Over the years, it has sustained many injuries. It's most significant defacing occurred when it was used as a test to see the effects of nickel-plating on stainless steel. It now looks like a burn victim, with a deeply etched chemical scar running the length of its face. One side is stainless, the other side is sad. And since it takes an hour to clean, I have allowed years of fingerprints on its surface to accumulate and further degrade its luster.
This Pig is the perfect friend - always soldiering on despite your lack of concern.
On Thursday, Dave swaggered into our corral to talk specifically about its haphazard placement not befitting of the venerable Pig. In an office, the daytime inmates are starved for any conversation so this single statement led to a very long conversation involving all members of the team, with me at the head.

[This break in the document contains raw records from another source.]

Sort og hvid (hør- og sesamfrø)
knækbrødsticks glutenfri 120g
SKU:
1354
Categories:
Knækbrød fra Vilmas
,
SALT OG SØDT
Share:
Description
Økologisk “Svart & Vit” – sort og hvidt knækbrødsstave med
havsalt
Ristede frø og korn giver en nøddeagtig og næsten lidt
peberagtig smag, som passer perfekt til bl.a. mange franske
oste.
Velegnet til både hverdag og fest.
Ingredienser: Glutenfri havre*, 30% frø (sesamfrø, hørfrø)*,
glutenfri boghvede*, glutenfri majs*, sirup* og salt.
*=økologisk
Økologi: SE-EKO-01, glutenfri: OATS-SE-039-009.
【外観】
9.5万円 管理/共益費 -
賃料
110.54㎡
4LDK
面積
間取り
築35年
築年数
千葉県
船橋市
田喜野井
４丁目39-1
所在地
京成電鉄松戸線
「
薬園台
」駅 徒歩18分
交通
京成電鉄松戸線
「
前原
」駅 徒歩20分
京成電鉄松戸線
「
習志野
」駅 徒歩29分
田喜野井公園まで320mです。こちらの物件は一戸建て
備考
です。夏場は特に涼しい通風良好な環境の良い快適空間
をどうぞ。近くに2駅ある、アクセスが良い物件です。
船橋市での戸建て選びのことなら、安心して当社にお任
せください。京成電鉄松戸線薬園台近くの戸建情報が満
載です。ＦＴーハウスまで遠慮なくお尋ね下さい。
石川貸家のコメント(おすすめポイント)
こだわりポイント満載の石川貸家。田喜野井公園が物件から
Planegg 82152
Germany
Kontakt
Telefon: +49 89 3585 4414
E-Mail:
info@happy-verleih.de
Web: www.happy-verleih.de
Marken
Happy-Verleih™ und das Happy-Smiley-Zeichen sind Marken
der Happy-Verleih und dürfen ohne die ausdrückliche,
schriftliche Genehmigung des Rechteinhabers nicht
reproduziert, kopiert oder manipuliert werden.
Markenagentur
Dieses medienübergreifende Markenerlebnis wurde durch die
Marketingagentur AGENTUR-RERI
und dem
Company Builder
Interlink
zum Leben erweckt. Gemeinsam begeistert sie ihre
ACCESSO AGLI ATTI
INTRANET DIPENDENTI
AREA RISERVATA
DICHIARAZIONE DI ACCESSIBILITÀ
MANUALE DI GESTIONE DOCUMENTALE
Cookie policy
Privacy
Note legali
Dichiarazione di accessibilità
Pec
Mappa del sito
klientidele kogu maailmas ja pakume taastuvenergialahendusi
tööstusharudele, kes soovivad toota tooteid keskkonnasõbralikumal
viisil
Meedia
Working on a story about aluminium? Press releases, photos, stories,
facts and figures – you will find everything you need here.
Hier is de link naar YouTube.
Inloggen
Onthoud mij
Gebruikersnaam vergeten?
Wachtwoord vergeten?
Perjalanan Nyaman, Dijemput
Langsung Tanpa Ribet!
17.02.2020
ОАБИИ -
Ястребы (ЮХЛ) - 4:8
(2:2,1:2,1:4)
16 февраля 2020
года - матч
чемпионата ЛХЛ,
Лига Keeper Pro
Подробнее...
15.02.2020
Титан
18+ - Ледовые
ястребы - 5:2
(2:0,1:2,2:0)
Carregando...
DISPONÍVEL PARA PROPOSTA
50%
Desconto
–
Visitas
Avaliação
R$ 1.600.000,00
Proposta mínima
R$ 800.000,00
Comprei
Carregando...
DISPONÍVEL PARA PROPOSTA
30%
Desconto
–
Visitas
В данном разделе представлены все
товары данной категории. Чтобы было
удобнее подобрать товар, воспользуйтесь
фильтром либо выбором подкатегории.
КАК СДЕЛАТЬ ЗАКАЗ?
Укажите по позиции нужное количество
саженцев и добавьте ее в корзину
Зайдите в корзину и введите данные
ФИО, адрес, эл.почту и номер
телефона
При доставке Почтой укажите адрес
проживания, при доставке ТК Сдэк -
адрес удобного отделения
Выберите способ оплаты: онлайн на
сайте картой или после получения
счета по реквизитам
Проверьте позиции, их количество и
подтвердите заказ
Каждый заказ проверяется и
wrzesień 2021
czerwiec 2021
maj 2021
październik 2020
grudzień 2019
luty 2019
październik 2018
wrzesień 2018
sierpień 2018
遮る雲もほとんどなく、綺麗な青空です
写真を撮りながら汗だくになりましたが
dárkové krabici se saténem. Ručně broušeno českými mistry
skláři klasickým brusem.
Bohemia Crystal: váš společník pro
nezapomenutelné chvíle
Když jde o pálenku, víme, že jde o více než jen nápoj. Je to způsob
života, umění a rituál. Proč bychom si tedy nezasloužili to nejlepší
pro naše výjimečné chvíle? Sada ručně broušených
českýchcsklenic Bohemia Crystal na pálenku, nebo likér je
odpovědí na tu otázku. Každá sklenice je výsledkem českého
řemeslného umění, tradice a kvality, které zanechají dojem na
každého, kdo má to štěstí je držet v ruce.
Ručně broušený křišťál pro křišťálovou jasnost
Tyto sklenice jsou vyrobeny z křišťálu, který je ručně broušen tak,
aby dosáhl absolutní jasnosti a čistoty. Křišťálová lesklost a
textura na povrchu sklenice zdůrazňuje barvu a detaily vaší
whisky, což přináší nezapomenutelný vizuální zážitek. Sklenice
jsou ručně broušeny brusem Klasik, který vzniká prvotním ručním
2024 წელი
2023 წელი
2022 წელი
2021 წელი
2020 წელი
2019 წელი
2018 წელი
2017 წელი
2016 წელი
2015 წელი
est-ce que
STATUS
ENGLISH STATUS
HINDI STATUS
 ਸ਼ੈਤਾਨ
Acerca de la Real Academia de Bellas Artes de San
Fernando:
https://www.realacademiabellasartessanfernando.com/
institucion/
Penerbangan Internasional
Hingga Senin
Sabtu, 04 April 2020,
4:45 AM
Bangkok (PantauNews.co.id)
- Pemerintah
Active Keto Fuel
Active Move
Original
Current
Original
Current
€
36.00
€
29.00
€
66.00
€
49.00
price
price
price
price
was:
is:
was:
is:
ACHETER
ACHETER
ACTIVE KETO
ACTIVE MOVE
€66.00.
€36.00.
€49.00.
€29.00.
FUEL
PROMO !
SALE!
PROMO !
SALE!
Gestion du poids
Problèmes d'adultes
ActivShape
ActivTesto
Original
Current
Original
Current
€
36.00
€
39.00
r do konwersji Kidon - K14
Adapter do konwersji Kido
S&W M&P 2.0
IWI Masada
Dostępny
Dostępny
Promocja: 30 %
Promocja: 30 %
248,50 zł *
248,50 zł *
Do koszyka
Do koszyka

Dave: Don’t you think that it seems rather sad how it’s perched on the screen there?
Employee 835: What’s worse is that I only see the top of its little head.
Dave: And I’m not so sure that I like it reflecting back on Ben.
And this conversation, which made the News Hour with Jim Lehrer look like Springer, carried us almost into the end of the day. It gave me numerous opportunities to showcase my part in office history, pointing, gesticulating, and telling story after story of the Pig’s heroic moves from one office to another, starting with Dave’s desk, back before he was Partner and it’s ultimate role as my adoptive guardian.
The miracle of offices is that the most self-indulgent of conversations can be so fascinating to others who would otherwise give half a rat shit in the outside world. Because members of my team can stay on YouTube for very short bursts, this reciprocal phone book recitation that occurred between Dave and myself provided them with much more excitement than that overweight black guy who raps about the Indoor Flea Market.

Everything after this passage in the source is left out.